Assignment
In the listing below, the answer starts at the line that has "Limpiadores" and stops after the line that has "In der Weihnachtszeit haben unsere Musiker"; please repeat that part exactly and nothing more.

Given records
-=-=-=-=-

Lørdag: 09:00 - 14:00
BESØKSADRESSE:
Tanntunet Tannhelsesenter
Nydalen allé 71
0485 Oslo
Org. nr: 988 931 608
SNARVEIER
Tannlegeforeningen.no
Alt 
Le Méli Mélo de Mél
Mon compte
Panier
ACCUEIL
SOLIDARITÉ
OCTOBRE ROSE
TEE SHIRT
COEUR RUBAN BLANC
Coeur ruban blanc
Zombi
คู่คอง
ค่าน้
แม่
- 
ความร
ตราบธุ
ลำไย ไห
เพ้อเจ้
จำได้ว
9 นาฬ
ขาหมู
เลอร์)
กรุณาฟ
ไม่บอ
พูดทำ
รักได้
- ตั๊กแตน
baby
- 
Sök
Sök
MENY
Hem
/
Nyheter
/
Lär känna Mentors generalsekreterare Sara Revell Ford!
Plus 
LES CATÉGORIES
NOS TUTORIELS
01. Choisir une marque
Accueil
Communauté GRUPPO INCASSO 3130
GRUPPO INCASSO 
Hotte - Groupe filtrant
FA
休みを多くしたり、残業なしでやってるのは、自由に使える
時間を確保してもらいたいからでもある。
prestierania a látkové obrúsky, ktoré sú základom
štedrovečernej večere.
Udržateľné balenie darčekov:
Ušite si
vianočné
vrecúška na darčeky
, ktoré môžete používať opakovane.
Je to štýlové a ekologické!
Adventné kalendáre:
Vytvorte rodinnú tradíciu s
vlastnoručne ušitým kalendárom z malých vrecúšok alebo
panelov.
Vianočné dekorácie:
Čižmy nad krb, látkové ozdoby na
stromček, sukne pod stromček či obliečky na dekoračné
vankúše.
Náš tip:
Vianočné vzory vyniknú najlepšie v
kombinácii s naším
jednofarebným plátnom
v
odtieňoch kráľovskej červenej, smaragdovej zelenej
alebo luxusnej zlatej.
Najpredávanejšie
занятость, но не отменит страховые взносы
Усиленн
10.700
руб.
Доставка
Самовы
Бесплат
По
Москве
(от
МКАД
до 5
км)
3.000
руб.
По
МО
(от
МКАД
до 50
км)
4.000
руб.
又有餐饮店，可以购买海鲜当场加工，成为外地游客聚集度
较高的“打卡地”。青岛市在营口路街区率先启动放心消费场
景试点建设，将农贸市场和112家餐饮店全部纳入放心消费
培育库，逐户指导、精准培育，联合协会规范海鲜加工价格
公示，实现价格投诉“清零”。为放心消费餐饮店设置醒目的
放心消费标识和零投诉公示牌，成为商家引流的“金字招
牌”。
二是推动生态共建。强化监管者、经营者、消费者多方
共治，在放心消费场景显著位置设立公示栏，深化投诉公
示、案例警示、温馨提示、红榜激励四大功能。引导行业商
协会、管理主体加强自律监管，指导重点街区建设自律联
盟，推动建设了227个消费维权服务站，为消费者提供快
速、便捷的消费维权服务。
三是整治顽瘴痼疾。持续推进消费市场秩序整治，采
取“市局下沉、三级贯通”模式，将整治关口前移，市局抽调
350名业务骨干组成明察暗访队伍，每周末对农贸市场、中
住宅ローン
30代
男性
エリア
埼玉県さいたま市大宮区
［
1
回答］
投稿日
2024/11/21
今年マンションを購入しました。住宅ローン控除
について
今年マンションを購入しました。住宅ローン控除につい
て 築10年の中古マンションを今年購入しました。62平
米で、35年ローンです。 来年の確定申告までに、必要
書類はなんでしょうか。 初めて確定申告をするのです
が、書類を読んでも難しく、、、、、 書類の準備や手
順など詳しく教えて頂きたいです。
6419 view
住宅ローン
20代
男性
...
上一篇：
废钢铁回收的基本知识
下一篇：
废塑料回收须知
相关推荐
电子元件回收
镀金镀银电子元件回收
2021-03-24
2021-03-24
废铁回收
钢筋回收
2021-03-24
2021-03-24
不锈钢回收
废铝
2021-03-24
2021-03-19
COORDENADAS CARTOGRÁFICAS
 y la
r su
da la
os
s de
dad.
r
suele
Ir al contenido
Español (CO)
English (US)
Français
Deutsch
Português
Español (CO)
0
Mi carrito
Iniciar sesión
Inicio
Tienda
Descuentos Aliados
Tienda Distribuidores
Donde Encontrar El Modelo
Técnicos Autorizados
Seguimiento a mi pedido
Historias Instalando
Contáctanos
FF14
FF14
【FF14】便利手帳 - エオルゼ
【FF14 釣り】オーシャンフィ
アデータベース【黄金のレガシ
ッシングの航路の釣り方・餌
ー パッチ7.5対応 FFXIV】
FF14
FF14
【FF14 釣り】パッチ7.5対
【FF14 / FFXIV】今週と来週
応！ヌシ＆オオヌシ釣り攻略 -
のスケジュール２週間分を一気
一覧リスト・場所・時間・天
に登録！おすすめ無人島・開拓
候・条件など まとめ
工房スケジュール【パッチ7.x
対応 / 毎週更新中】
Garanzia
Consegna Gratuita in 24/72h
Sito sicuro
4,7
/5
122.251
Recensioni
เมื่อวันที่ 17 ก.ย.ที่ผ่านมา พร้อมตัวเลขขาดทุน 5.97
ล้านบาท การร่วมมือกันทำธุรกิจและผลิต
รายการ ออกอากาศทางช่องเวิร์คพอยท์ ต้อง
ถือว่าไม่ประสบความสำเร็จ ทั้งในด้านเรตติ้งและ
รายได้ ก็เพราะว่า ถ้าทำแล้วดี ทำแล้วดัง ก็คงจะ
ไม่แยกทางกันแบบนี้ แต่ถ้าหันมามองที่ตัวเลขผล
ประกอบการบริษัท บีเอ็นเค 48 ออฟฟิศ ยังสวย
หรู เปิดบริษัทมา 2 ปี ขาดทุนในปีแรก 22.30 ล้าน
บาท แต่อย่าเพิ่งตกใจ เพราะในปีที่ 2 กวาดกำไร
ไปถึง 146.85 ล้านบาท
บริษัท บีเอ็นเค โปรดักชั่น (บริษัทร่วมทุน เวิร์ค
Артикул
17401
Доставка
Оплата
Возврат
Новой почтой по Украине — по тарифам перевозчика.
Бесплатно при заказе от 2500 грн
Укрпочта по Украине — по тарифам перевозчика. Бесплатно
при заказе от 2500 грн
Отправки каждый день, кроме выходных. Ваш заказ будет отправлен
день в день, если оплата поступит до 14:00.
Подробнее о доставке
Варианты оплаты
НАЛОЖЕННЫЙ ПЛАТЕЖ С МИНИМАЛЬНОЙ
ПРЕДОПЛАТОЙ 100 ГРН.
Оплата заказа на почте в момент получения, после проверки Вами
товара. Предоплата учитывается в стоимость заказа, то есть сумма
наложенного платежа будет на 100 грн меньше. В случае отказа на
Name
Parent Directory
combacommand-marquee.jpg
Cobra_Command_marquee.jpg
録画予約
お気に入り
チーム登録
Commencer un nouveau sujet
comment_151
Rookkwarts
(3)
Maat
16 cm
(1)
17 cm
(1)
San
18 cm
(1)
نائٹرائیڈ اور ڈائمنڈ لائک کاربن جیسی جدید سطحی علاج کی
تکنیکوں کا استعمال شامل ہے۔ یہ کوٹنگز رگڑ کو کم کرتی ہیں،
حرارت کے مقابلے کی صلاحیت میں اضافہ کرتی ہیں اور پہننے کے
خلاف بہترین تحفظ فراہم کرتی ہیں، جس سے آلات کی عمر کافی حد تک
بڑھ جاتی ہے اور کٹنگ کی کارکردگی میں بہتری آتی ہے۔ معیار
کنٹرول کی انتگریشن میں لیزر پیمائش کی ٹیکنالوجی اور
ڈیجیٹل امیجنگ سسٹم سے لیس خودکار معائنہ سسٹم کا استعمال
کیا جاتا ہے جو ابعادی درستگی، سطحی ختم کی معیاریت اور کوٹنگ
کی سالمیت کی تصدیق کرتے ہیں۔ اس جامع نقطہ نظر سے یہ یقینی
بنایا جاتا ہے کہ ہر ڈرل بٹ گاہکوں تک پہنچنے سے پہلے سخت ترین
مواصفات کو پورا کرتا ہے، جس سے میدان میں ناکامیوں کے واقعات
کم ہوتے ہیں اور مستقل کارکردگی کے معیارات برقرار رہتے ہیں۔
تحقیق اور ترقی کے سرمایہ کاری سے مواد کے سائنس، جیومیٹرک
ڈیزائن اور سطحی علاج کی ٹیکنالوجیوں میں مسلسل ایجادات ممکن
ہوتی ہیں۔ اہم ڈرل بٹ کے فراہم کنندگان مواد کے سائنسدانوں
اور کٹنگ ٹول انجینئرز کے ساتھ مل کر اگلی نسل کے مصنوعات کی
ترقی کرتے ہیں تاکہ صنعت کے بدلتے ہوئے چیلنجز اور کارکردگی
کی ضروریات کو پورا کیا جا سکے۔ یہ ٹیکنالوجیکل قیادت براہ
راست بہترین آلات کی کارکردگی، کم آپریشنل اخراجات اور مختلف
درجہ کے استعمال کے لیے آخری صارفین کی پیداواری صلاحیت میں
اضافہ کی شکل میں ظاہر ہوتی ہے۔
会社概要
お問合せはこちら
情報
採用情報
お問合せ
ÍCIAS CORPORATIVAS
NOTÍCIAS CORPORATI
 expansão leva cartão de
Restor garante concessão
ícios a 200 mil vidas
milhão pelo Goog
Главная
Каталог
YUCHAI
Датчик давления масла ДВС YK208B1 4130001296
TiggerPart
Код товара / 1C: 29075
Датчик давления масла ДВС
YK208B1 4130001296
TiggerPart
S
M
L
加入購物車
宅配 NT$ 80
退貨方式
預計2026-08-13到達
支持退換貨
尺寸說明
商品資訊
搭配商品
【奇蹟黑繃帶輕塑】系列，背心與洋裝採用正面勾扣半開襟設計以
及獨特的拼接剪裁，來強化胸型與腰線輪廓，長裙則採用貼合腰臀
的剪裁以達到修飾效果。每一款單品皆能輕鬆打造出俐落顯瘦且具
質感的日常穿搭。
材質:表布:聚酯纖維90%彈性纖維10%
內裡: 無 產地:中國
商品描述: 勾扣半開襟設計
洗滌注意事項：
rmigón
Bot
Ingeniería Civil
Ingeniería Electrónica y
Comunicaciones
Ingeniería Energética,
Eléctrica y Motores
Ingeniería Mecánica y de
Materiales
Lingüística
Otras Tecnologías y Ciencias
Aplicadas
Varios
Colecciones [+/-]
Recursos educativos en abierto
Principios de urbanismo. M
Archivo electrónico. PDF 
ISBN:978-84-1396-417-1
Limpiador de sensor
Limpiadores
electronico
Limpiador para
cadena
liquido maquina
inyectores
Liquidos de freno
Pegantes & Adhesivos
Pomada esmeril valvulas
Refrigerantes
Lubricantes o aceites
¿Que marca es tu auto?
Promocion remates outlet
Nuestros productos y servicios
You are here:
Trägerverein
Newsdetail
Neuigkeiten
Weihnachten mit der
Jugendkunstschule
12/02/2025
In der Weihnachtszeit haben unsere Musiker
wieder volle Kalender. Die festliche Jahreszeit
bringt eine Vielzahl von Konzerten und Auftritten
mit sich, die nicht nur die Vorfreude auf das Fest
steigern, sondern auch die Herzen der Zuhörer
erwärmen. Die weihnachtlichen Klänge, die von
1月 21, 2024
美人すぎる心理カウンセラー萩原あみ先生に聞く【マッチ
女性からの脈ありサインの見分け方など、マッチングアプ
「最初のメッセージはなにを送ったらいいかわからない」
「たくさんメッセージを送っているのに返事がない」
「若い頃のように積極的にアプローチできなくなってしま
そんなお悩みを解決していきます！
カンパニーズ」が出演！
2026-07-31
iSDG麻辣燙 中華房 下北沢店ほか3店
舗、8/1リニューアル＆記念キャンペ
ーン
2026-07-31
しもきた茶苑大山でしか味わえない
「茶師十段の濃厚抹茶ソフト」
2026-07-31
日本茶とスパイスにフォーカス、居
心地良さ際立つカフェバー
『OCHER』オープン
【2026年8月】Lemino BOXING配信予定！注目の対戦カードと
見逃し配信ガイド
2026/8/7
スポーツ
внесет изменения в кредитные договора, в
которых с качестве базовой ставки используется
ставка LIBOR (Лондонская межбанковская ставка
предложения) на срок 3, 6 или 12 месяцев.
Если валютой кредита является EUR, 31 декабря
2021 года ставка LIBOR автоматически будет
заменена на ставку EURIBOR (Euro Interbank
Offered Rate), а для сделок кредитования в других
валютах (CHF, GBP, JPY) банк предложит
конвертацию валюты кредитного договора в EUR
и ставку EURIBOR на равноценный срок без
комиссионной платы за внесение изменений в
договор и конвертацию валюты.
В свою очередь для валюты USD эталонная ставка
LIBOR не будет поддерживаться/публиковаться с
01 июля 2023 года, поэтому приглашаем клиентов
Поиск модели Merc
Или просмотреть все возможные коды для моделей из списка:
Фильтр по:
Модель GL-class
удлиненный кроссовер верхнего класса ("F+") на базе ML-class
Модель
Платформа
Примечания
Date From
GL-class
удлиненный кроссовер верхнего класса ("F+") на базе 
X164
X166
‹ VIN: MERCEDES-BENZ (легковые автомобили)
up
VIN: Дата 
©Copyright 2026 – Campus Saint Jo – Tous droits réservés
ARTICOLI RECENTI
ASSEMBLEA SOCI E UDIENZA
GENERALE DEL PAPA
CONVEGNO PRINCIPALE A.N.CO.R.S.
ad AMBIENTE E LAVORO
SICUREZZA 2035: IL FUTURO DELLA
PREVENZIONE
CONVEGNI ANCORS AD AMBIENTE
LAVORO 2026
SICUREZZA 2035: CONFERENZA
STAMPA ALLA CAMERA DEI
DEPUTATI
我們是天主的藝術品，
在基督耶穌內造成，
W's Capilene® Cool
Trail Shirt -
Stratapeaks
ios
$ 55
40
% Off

-=-=-=-=-

Written solution
Limpiadores
electronico
Limpiador para
cadena
liquido maquina
inyectores
Liquidos de freno
Pegantes & Adhesivos
Pomada esmeril valvulas
Refrigerantes
Lubricantes o aceites
¿Que marca es tu auto?
Promocion remates outlet
Nuestros productos y servicios
You are here:
Trägerverein
Newsdetail
Neuigkeiten
Weihnachten mit der
Jugendkunstschule
12/02/2025
In der Weihnachtszeit haben unsere Musiker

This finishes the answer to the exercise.